>>>

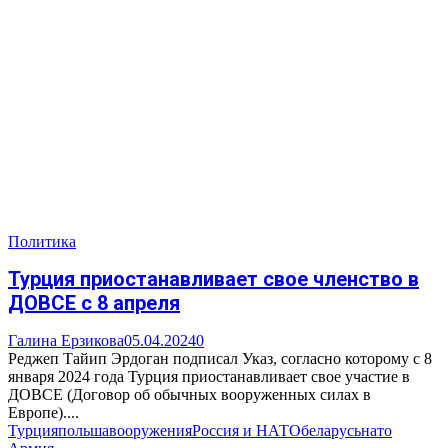
Политика
Турция приостанавливает свое членство в
ДОВСЕ с 8 апреля
Галина Ерзикова
05.04.2024
0
Реджеп Тайип Эрдоган подписал Указ, согласно которому с 8
января 2024 года Турция приостанавливает свое участие в
ДОВСЕ (Договор об обычных вооруженных силах в
Европе)....
Турция
польша
вооружения
Россия и НАТО
беларусь
нато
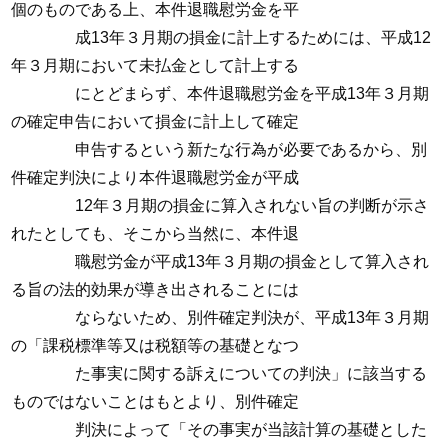
個のものである上、本件退職慰労金を平
成13年３月期の損金に計上するためには、平成12
年３月期において未払金として計上する
にとどまらず、本件退職慰労金を平成13年３月期
の確定申告において損金に計上して確定
申告するという新たな行為が必要であるから、別
件確定判決により本件退職慰労金が平成
12年３月期の損金に算入されない旨の判断が示さ
れたとしても、そこから当然に、本件退
職慰労金が平成13年３月期の損金として算入され
る旨の法的効果が導き出されることには
ならないため、別件確定判決が、平成13年３月期
の「課税標準等又は税額等の基礎となつ
た事実に関する訴えについての判決」に該当する
ものではないことはもとより、別件確定
判決によって「その事実が当該計算の基礎とした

<<<

Task directions: Where the material above includes pictures, omit them and retype everything else exactly.

Finished task:
Политика
Турция приостанавливает свое членство в
ДОВСЕ с 8 апреля
Галина Ерзикова
05.04.2024
0
Реджеп Тайип Эрдоган подписал Указ, согласно которому с 8
января 2024 года Турция приостанавливает свое участие в
ДОВСЕ (Договор об обычных вооруженных силах в
Европе)....
Турция
польша
вооружения
Россия и НАТО
беларусь
нато
個のものである上、本件退職慰労金を平
成13年３月期の損金に計上するためには、平成12
年３月期において未払金として計上する
にとどまらず、本件退職慰労金を平成13年３月期
の確定申告において損金に計上して確定
申告するという新たな行為が必要であるから、別
件確定判決により本件退職慰労金が平成
12年３月期の損金に算入されない旨の判断が示さ
れたとしても、そこから当然に、本件退
職慰労金が平成13年３月期の損金として算入され
る旨の法的効果が導き出されることには
ならないため、別件確定判決が、平成13年３月期
の「課税標準等又は税額等の基礎となつ
た事実に関する訴えについての判決」に該当する
ものではないことはもとより、別件確定
判決によって「その事実が当該計算の基礎とした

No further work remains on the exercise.